(Given records)
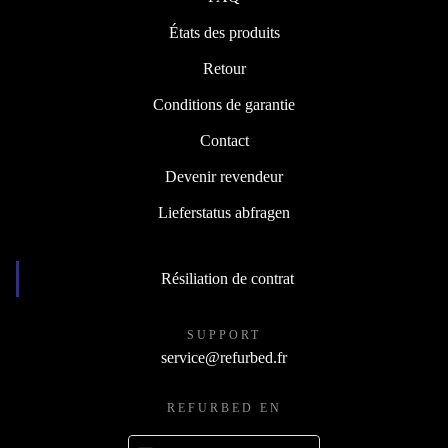
États des produits
Retour
Conditions de garantie
Contact
Devenir revendeur
Lieferstatus abfragen
Résiliation de contrat
SUPPORT
service@refurbed.fr
REFURBED EN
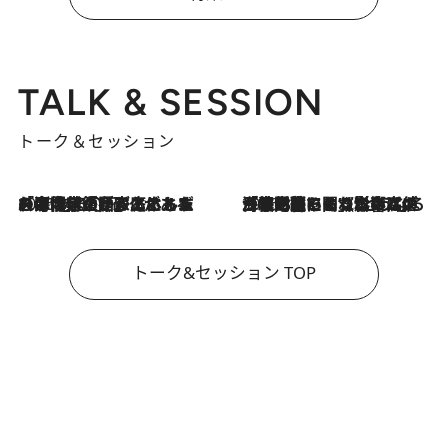
TALK & SESSION
トーク＆セッション
2026.8.3
「今後値上げがあるとすれば…」「リスクがあるのは今年の冬」エネルギー専門家が語る、ホルムズ海峡封鎖が家庭にもたらす“ある心配”
2026.8.3
「住宅建てられない…」「サーチャージ料の高値が続いている」ホルムズ海峡封鎖による影響はいつまで続く？《エネルギー専門家に聞く“どうなる日本の暮らし”》
トーク&セッション TOP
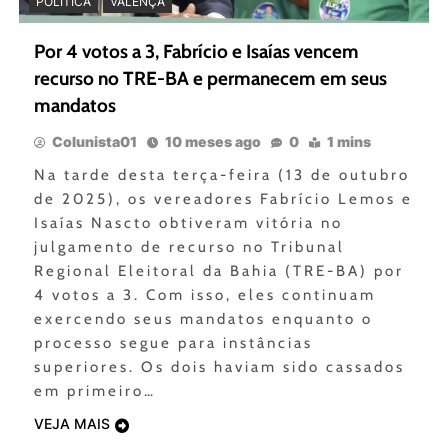
POLÍTICA
VALENÇA
Por 4 votos a 3, Fabrício e Isaías vencem
recurso no TRE-BA e permanecem em seus
mandatos
Colunista01
10 meses ago
0
1 mins
Na tarde desta terça-feira (13 de outubro
de 2025), os vereadores Fabrício Lemos e
Isaías Nascto obtiveram vitória no
julgamento de recurso no Tribunal
Regional Eleitoral da Bahia (TRE-BA) por
4 votos a 3. Com isso, eles continuam
exercendo seus mandatos enquanto o
processo segue para instâncias
superiores. Os dois haviam sido cassados
em primeiro…
VEJA MAIS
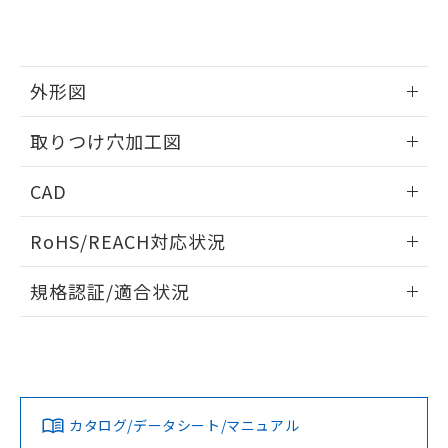
り、2022年1月12日より割愛しておりま
す。
外形図
情報更新：2026/05/21
取りつけ穴加工図
情報更新：2026/05/21
CAD
ログイン/会員登録いただくと、CADデータをダウンロー
RoHS/REACH対応状況
ドすることができます。
情報更新：2026/7/29
規格認証/適合状況
ログイン/会員登録
EU RoHS
注意事項・凡例
A22NL-BGM-TGA-P102-GAについての規格認証/適合状況に
ついては、「カスタマーサポートセンタ お客様相談室」また
は貴社担当オムロン営業員または販売店にお問い合わせくだ
対応状況
対応予定月
※1
※2
さい。
ダウンロードデータをご利用いただく前に、以下を必ずお読
みください。
カタログ/データシート/マニュアル
対応済み
ソフトウェアの使用条件
お問い合わせ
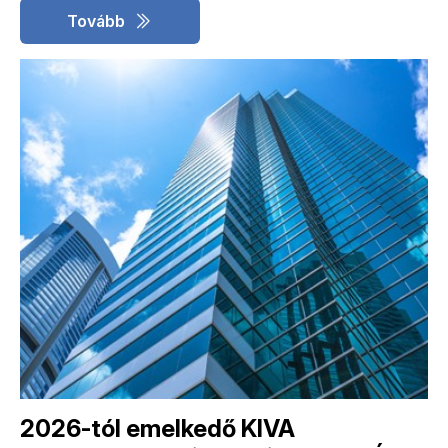
Tovább
2026-tól emelkedő KIVA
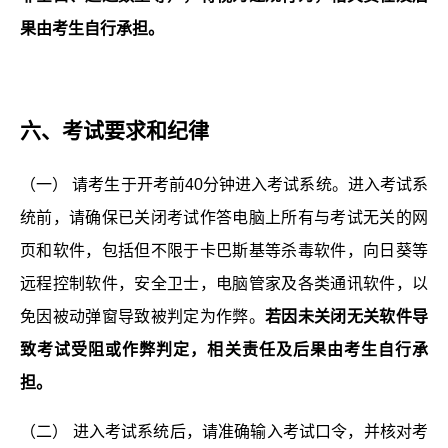
果由考生自行承担。
六、
考试要求和纪律
（一） 请考生于开考前40分钟进入考试系统。进入考试系
统前，请确保已关闭考试作答电脑上所有与考试无关的网
页和软件，包括但不限于卡巴斯基等杀毒软件，向日葵等
远程控制软件，安全卫士，电脑管家及各类通讯软件，以
免因被动弹窗导致被判定为作弊。
若因未关闭无关软件导
致考试受阻或作弊判定，相关责任及后果由考生自行承
担。
（二） 进入考试系统后，请准确输入考试口令，并核对考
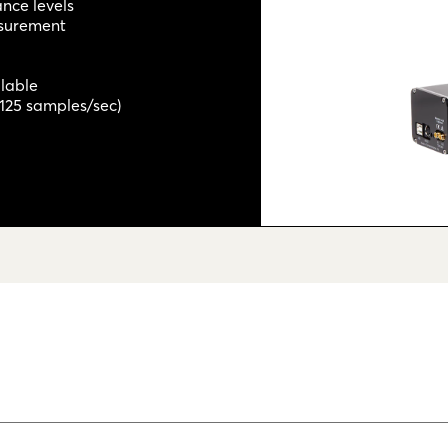
nce levels
asurement
ilable
125 samples/sec)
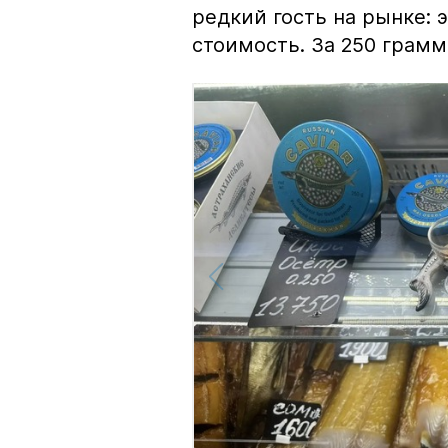
редкий гость на рынке:
стоимость. За 250 грамм 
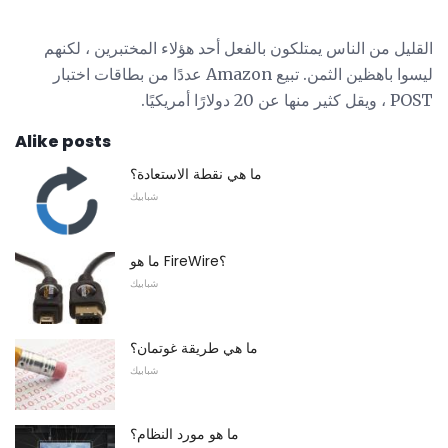
القليل من الناس يمتلكون بالفعل أحد هؤلاء المختبرين ، لكنهم
ليسوا باهظين الثمن. تبيع Amazon عددًا من بطاقات اختبار
POST ، ويقل كثير منها عن 20 دولارًا أمريكيًا.
Alike posts
ما هي نقطة الاستعادة؟
شبابيك
ما هو FireWire؟
شبابيك
ما هي طريقة غوتمان؟
شبابيك
ما هو مورد النظام؟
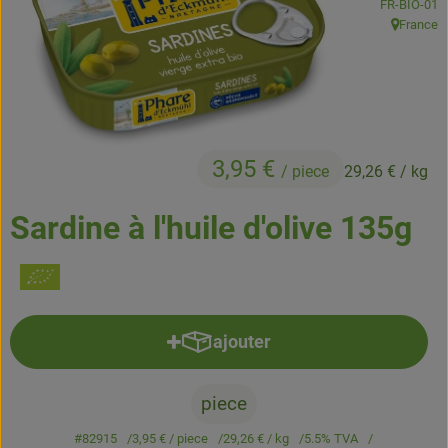
, Autorité de
FR-BIO-01
Boissons
France
, Origine:
Accessoires et divers
Cosmétique et hygiène
3,95 €
C'est nous
/ piece
29,26 €
/ kg
Pour vous
Sardine à l'huile d'olive 135g
Infos pratiques
ajouter
Ajouter le produit au panier
piece
#82915
3,95 €
/ piece
29,26 €
/ kg
5.5% TVA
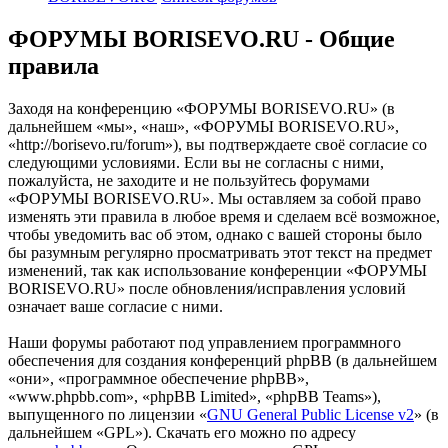
ФОРУМЫ BORISEVO.RU - Общие
правила
Заходя на конференцию «ФОРУМЫ BORISEVO.RU» (в
дальнейшем «мы», «наш», «ФОРУМЫ BORISEVO.RU»,
«http://borisevo.ru/forum»), вы подтверждаете своё согласие со
следующими условиями. Если вы не согласны с ними,
пожалуйста, не заходите и не пользуйтесь форумами
«ФОРУМЫ BORISEVO.RU». Мы оставляем за собой право
изменять эти правила в любое время и сделаем всё возможное,
чтобы уведомить вас об этом, однако с вашей стороны было
бы разумным регулярно просматривать этот текст на предмет
изменений, так как использование конференции «ФОРУМЫ
BORISEVO.RU» после обновления/исправления условий
означает ваше согласие с ними.
Наши форумы работают под управлением программного
обеспечения для создания конференций phpBB (в дальнейшем
«они», «программное обеспечение phpBB»,
«www.phpbb.com», «phpBB Limited», «phpBB Teams»),
выпущенного по лицензии «
GNU General Public License v2
» (в
дальнейшем «GPL»). Скачать его можно по адресу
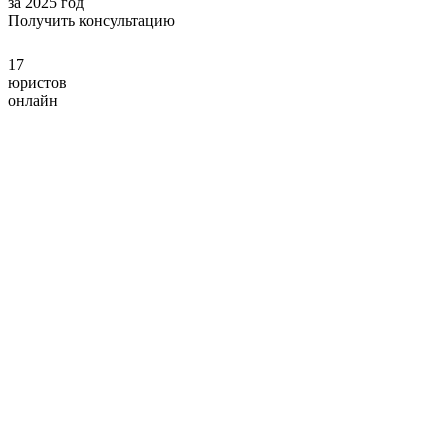
за 2025 год
Получить консультацию
17
юристов
онлайн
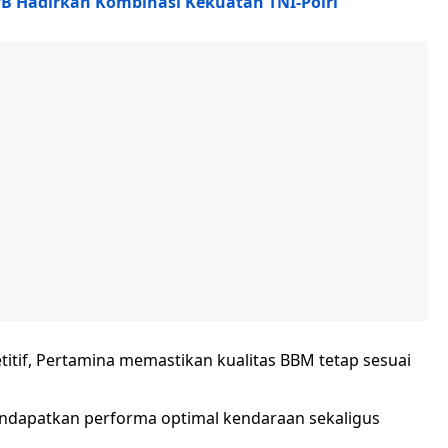
PB Hadirkan Kombinasi Kekuatan TNI-Polri
itif, Pertamina memastikan kualitas BBM tetap sesuai
endapatkan performa optimal kendaraan sekaligus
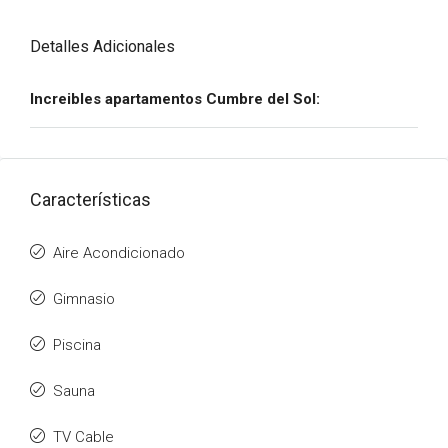
Detalles Adicionales
Increibles apartamentos Cumbre del Sol:
Características
Aire Acondicionado
Gimnasio
Piscina
Sauna
TV Cable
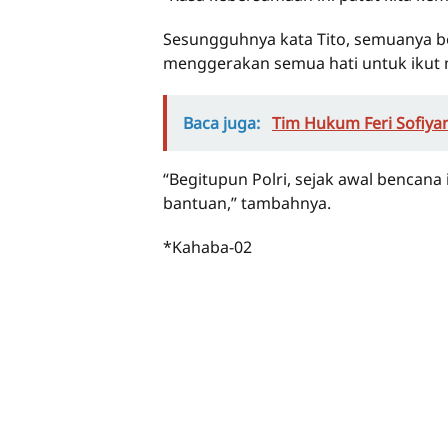
Sesungguhnya kata Tito, semuanya be
menggerakan semua hati untuk iku
Baca juga:
Tim Hukum Feri Sofiyan
“Begitupun Polri, sejak awal bencana
bantuan,” tambahnya.
*Kahaba-02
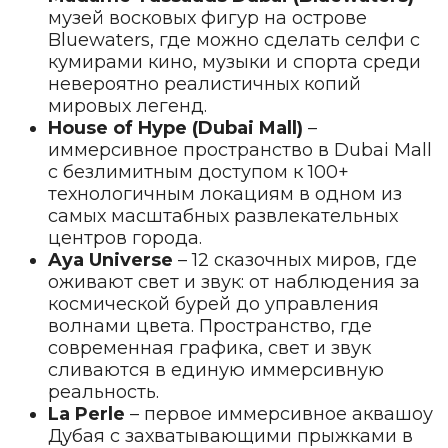
музей восковых фигур на острове
Bluewaters, где можно сделать селфи с
кумирами кино, музыки и спорта среди
невероятно реалистичных копий
мировых легенд.
House of Hype (Dubai Mall)
–
иммерсивное пространство в Dubai Mall
с безлимитным доступом к 100+
технологичным локациям в одном из
самых масштабных развлекательных
центров города.
Aya Universe
– 12 сказочных миров, где
оживают свет и звук: от наблюдения за
космической бурей до управления
волнами цвета. Пространство, где
современная графика, свет и звук
сливаются в единую иммерсивную
реальность.
La Perle
– первое иммерсивное аквашоу
Дубая с захватывающими прыжками в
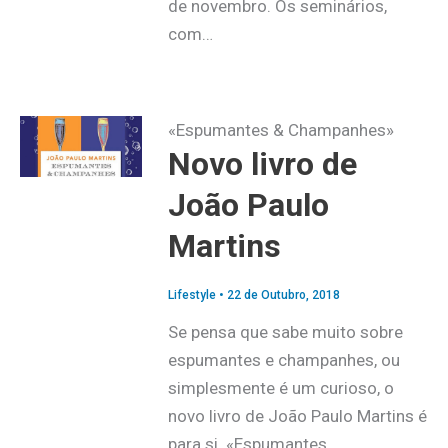
de novembro. Os seminários,
com…
«Espumantes & Champanhes»
Novo livro de
João Paulo
Martins
Lifestyle
•
22 de Outubro, 2018
Se pensa que sabe muito sobre
espumantes e champanhes, ou
simplesmente é um curioso, o
novo livro de João Paulo Martins é
para si. «Espumantes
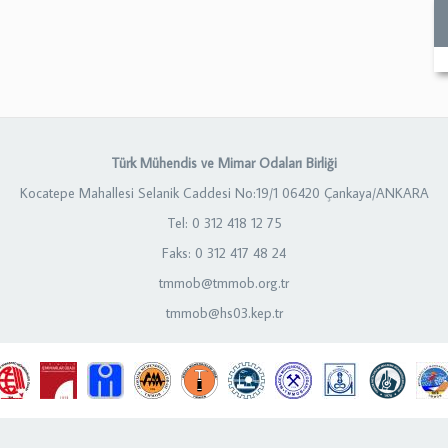
Türk Mühendis ve Mimar Odaları Birliği
Kocatepe Mahallesi Selanik Caddesi No:19/1 06420 Çankaya/ANKARA
Tel: 0 312 418 12 75
Faks: 0 312 417 48 24
tmmob@tmmob.org.tr
tmmob@hs03.kep.tr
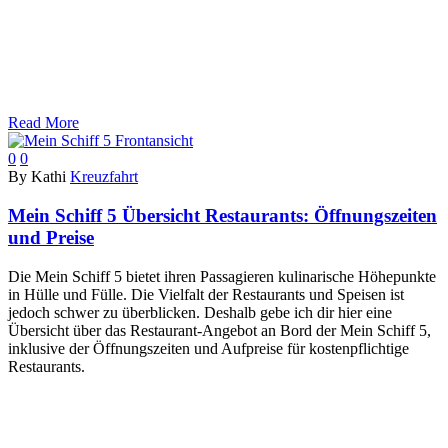
Read More
0
0
By Kathi
Kreuzfahrt
Mein Schiff 5 Übersicht Restaurants: Öffnungszeiten
und Preise
Die Mein Schiff 5 bietet ihren Passagieren kulinarische Höhepunkte
in Hülle und Fülle. Die Vielfalt der Restaurants und Speisen ist
jedoch schwer zu überblicken. Deshalb gebe ich dir hier eine
Übersicht über das Restaurant-Angebot an Bord der Mein Schiff 5,
inklusive der Öffnungszeiten und Aufpreise für kostenpflichtige
Restaurants.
(End Given records)
● **About this exercise**
Using the material above, transcribe exactly the lines from the one holding "означает ваше согласие с ними." to the one holding "Detalles Adicionales", both ends kept. Do not carry over any pictures.

● **Your solution**
означает ваше согласие с ними.
Наши форумы работают под управлением программного
обеспечения для создания конференций phpBB (в дальнейшем
«они», «программное обеспечение phpBB»,
«www.phpbb.com», «phpBB Limited», «phpBB Teams»),
выпущенного по лицензии «
GNU General Public License v2
» (в
дальнейшем «GPL»). Скачать его можно по адресу
за 2025 год
Получить консультацию
17
юристов
онлайн
PB Hadirkan Kombinasi Kekuatan TNI-Polri
itif, Pertamina memastikan kualitas BBM tetap sesuai
endapatkan performa optimal kendaraan sekaligus
Detalles Adicionales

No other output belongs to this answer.